--- START ---

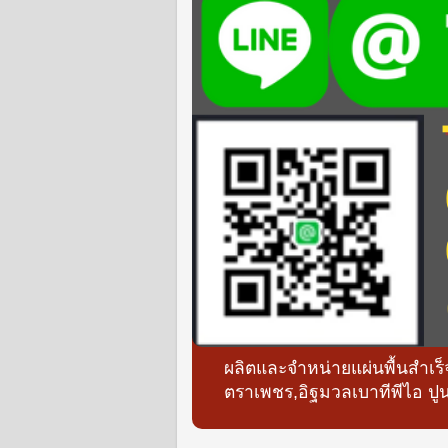
ผลิตและจำหน่ายแผ่นพื้นสำเร
ตราเพชร,อิฐมวลเบาทีพีไอ ปูน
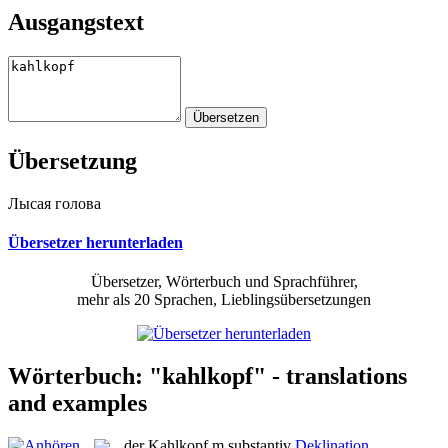
Ausgangstext
Übersetzung
Лысая голова
Übersetzer herunterladen
Übersetzer, Wörterbuch und Sprachführer,
mehr als 20 Sprachen, Lieblingsübersetzungen
Wörterbuch: "kahlkopf" - translations
and examples
der
Kahlkopf
m
substantiv
Deklination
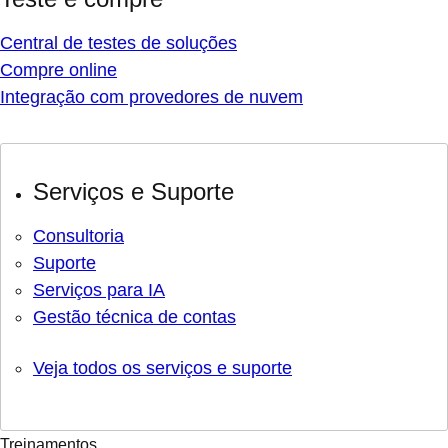
Central de testes de soluções
Compre online
Integração com provedores de nuvem
Serviços e Suporte
Consultoria
Suporte
Serviços para IA
Gestão técnica de contas
Veja todos os serviços e suporte
Treinamentos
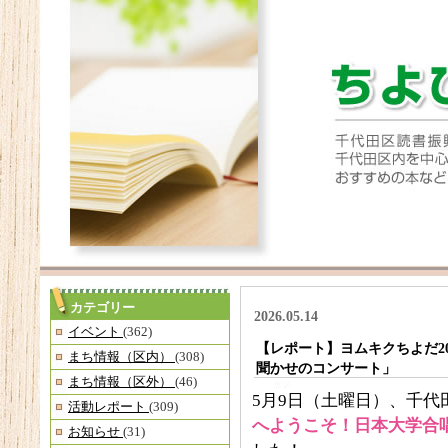
カテゴリー
2026.05.14
イベント
(362)
【レポート】ヨムキクちよだ2
まち情報（区内）
(308)
聞かせのコンサート」
まち情報（区外）
(46)
5月9日（土曜日）、千代
活動レポート
(309)
へようこそ！日本大学合
お知らせ
(31)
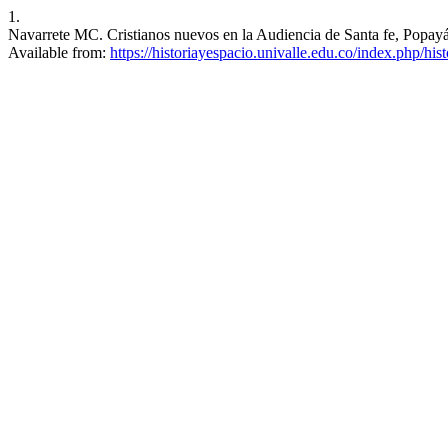
1.
Navarrete MC. Cristianos nuevos en la Audiencia de Santa fe, Popayán 
Available from:
https://historiayespacio.univalle.edu.co/index.php/his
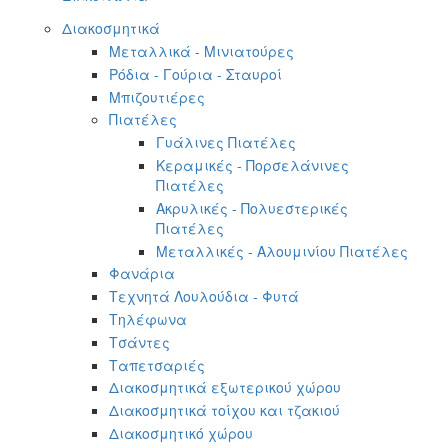
Διακοσμητικά
Μεταλλικά - Μινιατούρες
Ρόδια - Γούρια - Σταυροί
Μπιζουτιέρες
Πιατέλες
Γυάλινες Πιατέλες
Κεραμικές - Πορσελάνινες
Πιατέλες
Ακρυλικές - Πολυεστερικές
Πιατέλες
Μεταλλικές - Αλουμινίου Πιατέλες
Φανάρια
Τεχνητά Λουλούδια - Φυτά
Τηλέφωνα
Τσάντες
Ταπετσαριές
Διακοσμητικά εξωτερικού χώρου
Διακοσμητικά τοίχου και τζακιού
Διακοσμητικό χώρου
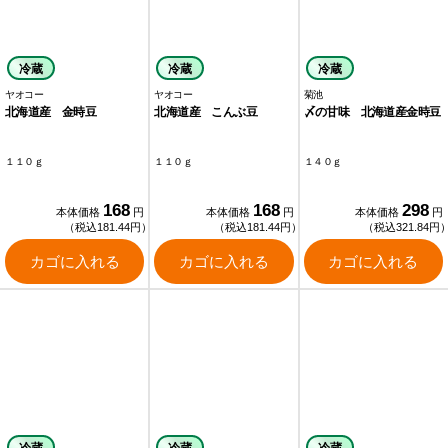
冷蔵
冷蔵
冷蔵
ヤオコー
ヤオコー
菊池
北海道産 金時豆
北海道産 こんぶ豆
〆の甘味 北海道産金時豆
１１０ｇ
１１０ｇ
１４０ｇ
168
168
298
本体価格
円
本体価格
円
本体価格
円
（税込181.44円）
（税込181.44円）
（税込321.84円
カゴに入れる
カゴに入れる
カゴに入れる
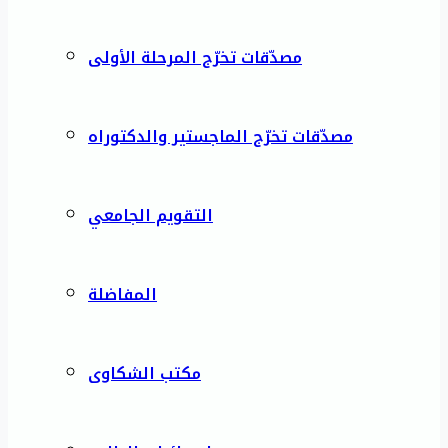
مصدّقات تخرّج المرحلة الأولى
مصدّقات تخرّج الماجستير والدكتوراه
التقويم الجامعي
المفاضلة
مكتب الشكاوى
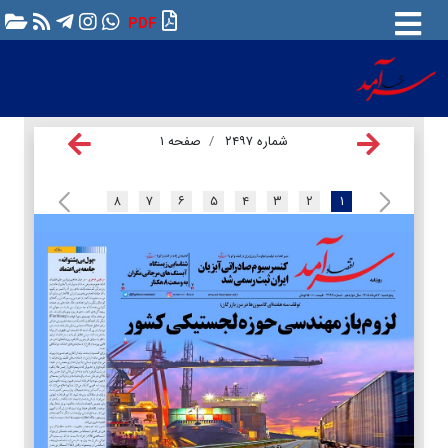
PDF
شماره ۲۴۹۷
صفحه ۱
۸
۷
۶
۵
۴
۳
۲
۱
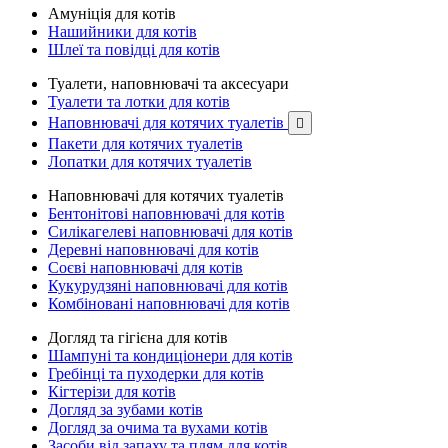
Амуніція для котів
Нашийники для котів
Шлеї та повідці для котів
Туалети, наповнювачі та аксесуари
Туалети та лотки для котів
Наповнювачі для котячих туалетів

Пакети для котячих туалетів
Лопатки для котячих туалетів
Наповнювачі для котячих туалетів
Бентонітові наповнювачі для котів
Силікагелеві наповнювачі для котів
Деревні наповнювачі для котів
Соєві наповнювачі для котів
Кукурудзяні наповнювачі для котів
Комбіновані наповнювачі для котів
Догляд та гігієна для котів
Шампуні та кондиціонери для котів
Гребінці та пуходерки для котів
Кігтерізи для котів
Догляд за зубами котів
Догляд за очима та вухами котів
Засоби від запаху та плям для котів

--- END ---

Directions:
Would you mind transcribing the material exactly, without the pictures?

Answer to this problem:
ผลิตและจำหน่ายแผ่นพื้นสำเร
ตราเพชร,อิฐมวลเบาทีพีไอ ปูน
Ausgangstext
Übersetzung
Лысая голова
Übersetzer herunterladen
Übersetzer, Wörterbuch und Sprachführer,
mehr als 20 Sprachen, Lieblingsübersetzungen
Wörterbuch: "kahlkopf" - translations
and examples
der
Kahlkopf
m
substantiv
Deklination
Central de testes de soluções
Compre online
Integração com provedores de nuvem
Serviços e Suporte
Consultoria
Suporte
Serviços para IA
Gestão técnica de contas
Veja todos os serviços e suporte
Treinamentos
カテゴリー
2026.05.14
イベント
(362)
【レポート】ヨムキクちよだ2
まち情報（区内）
(308)
聞かせのコンサート」
まち情報（区外）
(46)
5月9日（土曜日）、千代
活動レポート
(309)
へようこそ！日本大学合
お知らせ
(31)
1.
Navarrete MC. Cristianos nuevos en la Audiencia de Santa fe, Popayán 
Available from:
https://historiayespacio.univalle.edu.co/index.php/his
Διακοσμητικά
Μεταλλικά - Μινιατούρες
Ρόδια - Γούρια - Σταυροί
Μπιζουτιέρες
Πιατέλες
Γυάλινες Πιατέλες
Κεραμικές - Πορσελάνινες
Πιατέλες
Ακρυλικές - Πολυεστερικές
Πιατέλες
Μεταλλικές - Αλουμινίου Πιατέλες
Φανάρια
Τεχνητά Λουλούδια - Φυτά
Τηλέφωνα
Τσάντες
Ταπετσαριές
Διακοσμητικά εξωτερικού χώρου
Διακοσμητικά τοίχου και τζακιού
Διακοσμητικό χώρου
冷蔵
冷蔵
冷蔵
ヤオコー
ヤオコー
菊池
北海道産 金時豆
北海道産 こんぶ豆
〆の甘味 北海道産金時豆
１１０ｇ
１１０ｇ
１４０ｇ
168
168
298
本体価格
円
本体価格
円
本体価格
円
（税込181.44円）
（税込181.44円）
（税込321.84円
カゴに入れる
カゴに入れる
カゴに入れる
مصدّقات تخرّج المرحلة الأولى
مصدّقات تخرّج الماجستير والدكتوراه
التقويم الجامعي
المفاضلة
مكتب الشكاوى
PDF
شماره ۲۴۹۷
صفحه ۱
۸
۷
۶
۵
۴
۳
۲
۱
Амуніція для котів
Нашийники для котів
Шлеї та повідці для котів
Туалети, наповнювачі та аксесуари
Туалети та лотки для котів
Наповнювачі для котячих туалетів

Пакети для котячих туалетів
Лопатки для котячих туалетів
Наповнювачі для котячих туалетів
Бентонітові наповнювачі для котів
Силікагелеві наповнювачі для котів
Деревні наповнювачі для котів
Соєві наповнювачі для котів
Кукурудзяні наповнювачі для котів
Комбіновані наповнювачі для котів
Догляд та гігієна для котів
Шампуні та кондиціонери для котів
Гребінці та пуходерки для котів
Кігтерізи для котів
Догляд за зубами котів
Догляд за очима та вухами котів
Засоби від запаху та плям для котів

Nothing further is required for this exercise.